Mancos Middle School’s robotics enrichment class teaches students creative thinking and problem-solving. The quarter-long elective is available to sixth- through eighth-grade students but currently includes only eighth graders.
The class, taught by sixth-grade science and math teacher Brady Archer, focuses on engineering design principles and basic programming logic through hands-on robotic projects and challenges.
Each quarter, students tackle a unique challenge to test their creative and technical skills. This quarter’s project, dubbed the “Fast Bot,” tasks students with making “the fastest robot possible” while ensuring it is structurally sound and equipped with a sensor to start the robot.
Past challenges include the “Sumo Bot,” in which robots competed to push each other out of a circle, and the “Tennis Ball Challenge,” which required robots to retrieve a tennis ball. “Advanced Robotics” explored autonomous and remote-controlled robots with more complex programming.
The robotics program began in 2008, when a group of Mancos students taught by Archer competed in the Lego Robotics Challenge. The following year, students transitioned to Vex Robotics for a more versatile platform.
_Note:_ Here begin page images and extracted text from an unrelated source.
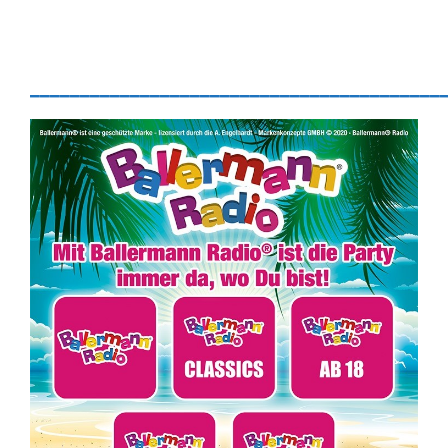
_________________________________________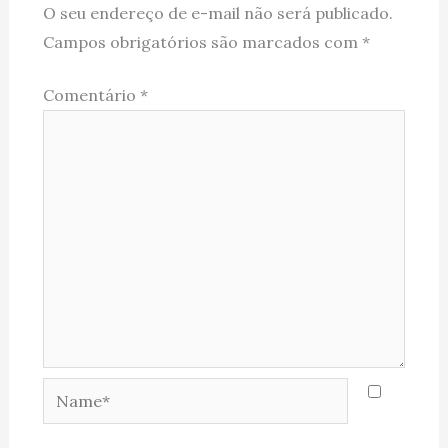
O seu endereço de e-mail não será publicado.
Campos obrigatórios são marcados com
*
Comentário
*
Name*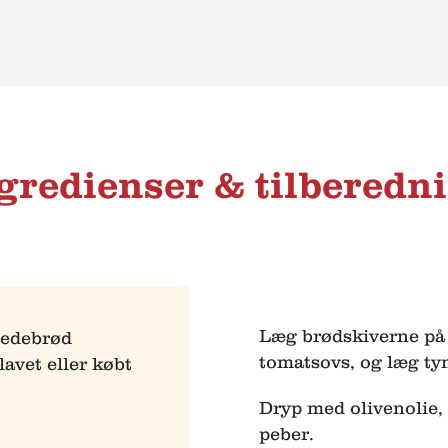
gredienser & tilberedn
Læg brødskiverne på
vedebrød
tomatsovs, og læg ty
avet eller købt
Dryp med olivenolie, 
peber.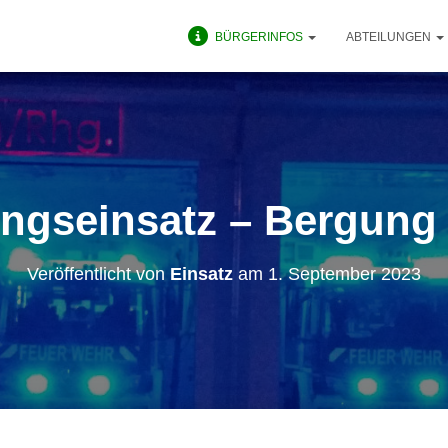
BÜRGERINFOS
ABTEILUNGEN
tungseinsatz – Bergung
Veröffentlicht von
Einsatz
am
1. September 2023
To support his students’ learning, Archer attended specialized training at the National Robotics Engineering Center in Pittsburgh, Pennsylvania.
Soon after, Mancos Middle School invested in professional development and purchased robot parts to fully establish the program.
Eighth grader Riley Drye described the program as a “nice challenge to my brain after sitting for awhile, really fun because you get to build your robot and program it over and over. Once you get it right, it’s amazing.”
Fellow eighth grader Shannon Murphy said the students “make robots, use electricity and be creative.”
Archer emphasized the class’s hands-on, project-based structure, adding that it offers a break from traditional classroom work.
“It gives kids a chance to do hands-on activities,” Archer said. “Kids have to do paper stuff all day, this class is all-project and performance-based. Students might find challenges in other classes but come in here and thrive.”